Lantai bursa komoditas internasional memperlihatkan grafik yang cenderung melandai setelah reli panjang beberapa waktu terakhir. Kondisi ini dipicu oleh kekhawatiran pelaku pasar terhadap potensi perlambatan ekonomi global.
"Harga minyak mentah Brent untuk pengiriman Juni turun 1,21 dolar AS atau 1,1 persen menjadi menetap di 106,64 dolar AS per barel di London ICE Futures Exchange," ujar laporan pasar yang dikutip dari sumber resmi, Selasa (5/5/2026).
Analis pasar modal berpendapat bahwa tekanan jual yang terjadi saat ini merupakan reaksi wajar dari investor yang mulai mengamankan posisi keuntungan mereka.
Meskipun terjadi penurunan secara harian, angka tersebut belum mampu menyeret harga keluar dari zona psikologis yang dianggap tinggi oleh banyak negara importir.
Ketegangan geopolitik di Eropa Timur tetap menjadi faktor fundamental yang menyangga harga tetap tinggi.
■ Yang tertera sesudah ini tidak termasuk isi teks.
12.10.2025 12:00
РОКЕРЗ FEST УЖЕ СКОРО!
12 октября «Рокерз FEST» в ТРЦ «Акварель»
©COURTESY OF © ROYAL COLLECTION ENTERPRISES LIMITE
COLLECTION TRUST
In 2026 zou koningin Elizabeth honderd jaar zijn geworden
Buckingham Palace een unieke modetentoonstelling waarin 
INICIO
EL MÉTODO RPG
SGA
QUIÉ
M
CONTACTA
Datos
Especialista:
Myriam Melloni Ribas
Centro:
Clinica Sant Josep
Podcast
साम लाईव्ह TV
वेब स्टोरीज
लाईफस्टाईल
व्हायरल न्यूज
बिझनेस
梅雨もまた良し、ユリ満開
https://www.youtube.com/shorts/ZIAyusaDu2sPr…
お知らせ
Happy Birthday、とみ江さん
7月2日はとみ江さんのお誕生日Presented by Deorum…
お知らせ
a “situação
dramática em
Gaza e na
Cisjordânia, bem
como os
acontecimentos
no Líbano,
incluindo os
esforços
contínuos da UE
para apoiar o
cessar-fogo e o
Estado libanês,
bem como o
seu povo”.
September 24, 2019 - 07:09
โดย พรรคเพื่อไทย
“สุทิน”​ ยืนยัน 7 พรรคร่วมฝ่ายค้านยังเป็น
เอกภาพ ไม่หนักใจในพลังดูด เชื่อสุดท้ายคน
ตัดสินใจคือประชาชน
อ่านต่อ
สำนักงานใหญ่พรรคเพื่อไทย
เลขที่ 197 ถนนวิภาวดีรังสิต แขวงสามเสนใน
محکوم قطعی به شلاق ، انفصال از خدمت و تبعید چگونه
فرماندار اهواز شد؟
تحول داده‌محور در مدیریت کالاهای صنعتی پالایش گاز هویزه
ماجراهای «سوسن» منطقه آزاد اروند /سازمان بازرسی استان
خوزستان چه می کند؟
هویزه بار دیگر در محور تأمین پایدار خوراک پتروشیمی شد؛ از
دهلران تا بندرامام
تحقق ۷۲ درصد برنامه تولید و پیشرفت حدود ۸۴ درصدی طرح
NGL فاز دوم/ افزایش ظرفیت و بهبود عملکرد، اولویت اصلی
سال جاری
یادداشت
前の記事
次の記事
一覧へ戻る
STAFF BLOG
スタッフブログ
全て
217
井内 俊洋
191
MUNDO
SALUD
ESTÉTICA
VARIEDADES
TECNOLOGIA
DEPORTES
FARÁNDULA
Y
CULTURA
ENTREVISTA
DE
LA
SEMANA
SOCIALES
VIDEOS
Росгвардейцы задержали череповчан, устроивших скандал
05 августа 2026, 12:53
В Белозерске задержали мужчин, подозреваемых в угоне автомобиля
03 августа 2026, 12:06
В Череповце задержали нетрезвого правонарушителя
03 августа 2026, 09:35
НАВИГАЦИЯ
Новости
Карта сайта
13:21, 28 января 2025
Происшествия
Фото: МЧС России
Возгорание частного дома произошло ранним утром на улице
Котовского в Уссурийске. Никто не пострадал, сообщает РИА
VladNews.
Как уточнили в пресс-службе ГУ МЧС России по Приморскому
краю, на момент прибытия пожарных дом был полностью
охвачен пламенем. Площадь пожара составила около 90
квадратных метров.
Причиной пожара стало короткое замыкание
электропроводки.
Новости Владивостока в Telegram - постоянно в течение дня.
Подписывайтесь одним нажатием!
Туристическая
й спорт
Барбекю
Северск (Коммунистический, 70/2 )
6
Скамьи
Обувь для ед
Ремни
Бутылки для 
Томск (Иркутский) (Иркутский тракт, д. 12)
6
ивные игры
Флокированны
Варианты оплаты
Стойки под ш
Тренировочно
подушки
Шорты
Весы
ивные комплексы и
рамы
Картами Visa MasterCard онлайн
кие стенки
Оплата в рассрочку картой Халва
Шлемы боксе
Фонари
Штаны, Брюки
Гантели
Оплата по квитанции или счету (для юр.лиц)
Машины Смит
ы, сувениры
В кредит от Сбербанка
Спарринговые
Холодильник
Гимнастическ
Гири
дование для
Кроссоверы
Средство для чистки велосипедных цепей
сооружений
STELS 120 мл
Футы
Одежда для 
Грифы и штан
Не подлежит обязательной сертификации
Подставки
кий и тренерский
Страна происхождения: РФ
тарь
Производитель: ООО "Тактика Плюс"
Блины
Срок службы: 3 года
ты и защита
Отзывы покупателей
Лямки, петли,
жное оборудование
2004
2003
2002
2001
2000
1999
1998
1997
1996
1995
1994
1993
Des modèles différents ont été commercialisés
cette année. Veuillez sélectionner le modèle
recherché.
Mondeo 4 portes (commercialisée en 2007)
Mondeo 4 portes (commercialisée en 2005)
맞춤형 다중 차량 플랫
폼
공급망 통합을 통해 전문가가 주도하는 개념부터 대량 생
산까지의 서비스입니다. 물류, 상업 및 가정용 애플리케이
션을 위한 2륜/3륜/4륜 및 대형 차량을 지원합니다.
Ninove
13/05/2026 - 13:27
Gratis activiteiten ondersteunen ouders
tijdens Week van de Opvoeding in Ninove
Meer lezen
Gangguan pada rantai pasok energi global membuat ketersediaan stok di gudang-gudang penyimpanan semakin menipis.
Beberapa negara anggota OPEC+ juga masih kesulitan memenuhi target produksi harian mereka secara maksimal. Situasi ini memberikan sentimen positif bagi pergerakan komoditas energi dalam jangka menengah.
Investor kini mengalihkan perhatian pada laporan mingguan persediaan minyak mentah di Amerika Serikat yang akan segera dirilis. Data tersebut biasanya menjadi kompas bagi arah pergerakan harga di sisa pekan berjalan.
Pergerakan nilai tukar dolar yang menguat terhadap sejumlah mata uang utama turut memberikan pengaruh pada daya beli komoditas ini. Hal tersebut menyebabkan harga yang dibanderol dalam denominasi dolar menjadi terasa lebih mahal bagi pemegang mata uang lain.
Permintaan dari wilayah Asia diprediksi akan kembali meningkat seiring dengan pelonggaran kebijakan pembatasan aktivitas di sejumlah pusat industri besar. Dinamika ini diperkirakan akan menjaga keseimbangan harga agar tidak jatuh terlalu dalam.